■ **About this task**
I'd like the data beneath this line reproduced exactly, without any of its images.

Saved data entries
###

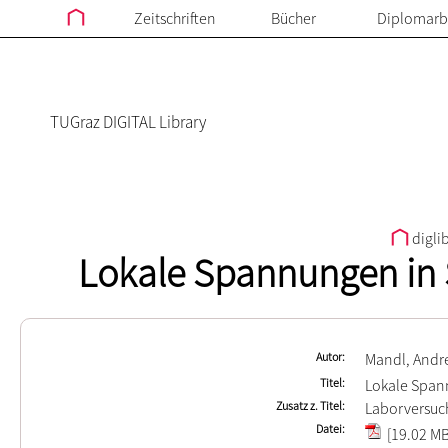
Zeitschriften
Bücher
Diplomarb
TUGraz DIGITAL Library
digli
Lokale Spannungen in 
Autor
Mandl, Andr
Titel
Lokale Span
Zusatz z. Titel
Laborversuc
Datei
[19.02 MB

###

■ **Exercise solution**
Zeitschriften
Bücher
Diplomarb
TUGraz DIGITAL Library
digli
Lokale Spannungen in 
Autor
Mandl, Andr
Titel
Lokale Span
Zusatz z. Titel
Laborversuc
Datei
[19.02 MB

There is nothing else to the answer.